## Items listed in a dataset
*** Begin section ***
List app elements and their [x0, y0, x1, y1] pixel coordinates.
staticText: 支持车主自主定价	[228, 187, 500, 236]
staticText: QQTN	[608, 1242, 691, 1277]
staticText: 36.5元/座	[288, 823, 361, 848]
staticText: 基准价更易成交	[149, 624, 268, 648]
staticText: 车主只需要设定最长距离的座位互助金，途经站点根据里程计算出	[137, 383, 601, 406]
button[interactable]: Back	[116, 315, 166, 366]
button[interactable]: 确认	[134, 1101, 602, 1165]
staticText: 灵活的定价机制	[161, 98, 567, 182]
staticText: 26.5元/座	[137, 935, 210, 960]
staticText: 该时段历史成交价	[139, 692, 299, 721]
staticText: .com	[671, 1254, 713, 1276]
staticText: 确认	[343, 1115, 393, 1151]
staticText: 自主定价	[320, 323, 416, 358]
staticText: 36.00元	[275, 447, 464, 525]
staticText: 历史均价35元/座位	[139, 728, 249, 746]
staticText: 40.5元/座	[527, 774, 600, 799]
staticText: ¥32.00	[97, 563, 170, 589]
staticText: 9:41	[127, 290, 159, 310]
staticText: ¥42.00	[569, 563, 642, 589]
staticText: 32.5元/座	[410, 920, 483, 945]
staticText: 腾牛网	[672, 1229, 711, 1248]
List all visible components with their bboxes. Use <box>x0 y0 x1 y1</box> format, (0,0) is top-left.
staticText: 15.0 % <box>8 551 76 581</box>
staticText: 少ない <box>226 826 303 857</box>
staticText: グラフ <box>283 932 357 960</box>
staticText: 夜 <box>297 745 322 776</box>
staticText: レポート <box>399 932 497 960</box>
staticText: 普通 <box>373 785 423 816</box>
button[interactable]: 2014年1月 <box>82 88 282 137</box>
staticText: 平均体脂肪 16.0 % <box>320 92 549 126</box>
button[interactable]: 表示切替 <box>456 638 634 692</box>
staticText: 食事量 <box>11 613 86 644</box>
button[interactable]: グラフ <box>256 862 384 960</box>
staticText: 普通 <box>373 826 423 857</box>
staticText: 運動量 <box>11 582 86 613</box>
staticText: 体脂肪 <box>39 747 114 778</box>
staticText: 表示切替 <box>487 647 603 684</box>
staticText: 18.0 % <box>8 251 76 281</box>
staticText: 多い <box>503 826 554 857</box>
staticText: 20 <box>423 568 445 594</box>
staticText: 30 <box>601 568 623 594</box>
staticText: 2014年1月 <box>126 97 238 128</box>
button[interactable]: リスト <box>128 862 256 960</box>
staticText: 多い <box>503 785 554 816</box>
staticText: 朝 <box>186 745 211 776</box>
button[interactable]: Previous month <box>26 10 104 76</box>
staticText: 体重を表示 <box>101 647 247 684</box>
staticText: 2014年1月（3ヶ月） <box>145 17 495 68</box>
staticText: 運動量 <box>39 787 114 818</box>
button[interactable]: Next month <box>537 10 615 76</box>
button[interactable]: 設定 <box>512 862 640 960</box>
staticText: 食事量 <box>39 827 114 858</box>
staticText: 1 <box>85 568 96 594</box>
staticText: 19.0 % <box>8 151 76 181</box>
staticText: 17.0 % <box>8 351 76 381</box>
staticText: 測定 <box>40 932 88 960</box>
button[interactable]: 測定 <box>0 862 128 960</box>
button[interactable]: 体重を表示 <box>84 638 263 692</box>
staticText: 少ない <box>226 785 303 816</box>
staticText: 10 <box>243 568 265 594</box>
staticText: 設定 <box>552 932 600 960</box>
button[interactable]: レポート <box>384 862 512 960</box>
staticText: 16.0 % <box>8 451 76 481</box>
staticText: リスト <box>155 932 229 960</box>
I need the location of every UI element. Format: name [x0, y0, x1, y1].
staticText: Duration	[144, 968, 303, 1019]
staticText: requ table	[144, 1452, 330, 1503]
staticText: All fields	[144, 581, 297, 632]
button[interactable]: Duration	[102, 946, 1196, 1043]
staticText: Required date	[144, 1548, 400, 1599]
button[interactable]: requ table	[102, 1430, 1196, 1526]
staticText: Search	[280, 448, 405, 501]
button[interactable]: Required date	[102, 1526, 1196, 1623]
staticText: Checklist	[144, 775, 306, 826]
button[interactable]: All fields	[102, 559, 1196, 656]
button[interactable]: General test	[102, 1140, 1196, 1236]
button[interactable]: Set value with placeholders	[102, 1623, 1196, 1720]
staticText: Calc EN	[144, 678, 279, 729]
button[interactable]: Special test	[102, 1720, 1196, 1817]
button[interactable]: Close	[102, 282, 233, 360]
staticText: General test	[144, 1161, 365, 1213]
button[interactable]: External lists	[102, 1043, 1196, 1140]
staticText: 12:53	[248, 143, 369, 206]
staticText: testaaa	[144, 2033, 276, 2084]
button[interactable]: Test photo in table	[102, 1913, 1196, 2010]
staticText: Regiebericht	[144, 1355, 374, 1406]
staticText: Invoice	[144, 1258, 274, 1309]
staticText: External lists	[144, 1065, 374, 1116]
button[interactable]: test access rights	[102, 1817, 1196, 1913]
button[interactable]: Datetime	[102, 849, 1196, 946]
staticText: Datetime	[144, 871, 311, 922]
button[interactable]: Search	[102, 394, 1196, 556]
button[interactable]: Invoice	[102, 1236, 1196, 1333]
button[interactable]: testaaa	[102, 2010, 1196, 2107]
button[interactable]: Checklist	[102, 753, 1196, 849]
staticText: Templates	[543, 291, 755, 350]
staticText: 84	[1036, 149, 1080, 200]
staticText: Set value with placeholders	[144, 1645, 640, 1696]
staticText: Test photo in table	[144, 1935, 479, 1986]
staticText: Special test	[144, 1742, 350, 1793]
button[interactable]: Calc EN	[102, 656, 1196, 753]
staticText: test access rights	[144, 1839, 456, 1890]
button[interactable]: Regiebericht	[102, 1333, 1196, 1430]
*** End section ***
## Required action
Using the records above, find and show each line with the string "month".

## Response to the task
button[interactable]: Previous month <box>26 10 104 76</box>
button[interactable]: Next month <box>537 10 615 76</box>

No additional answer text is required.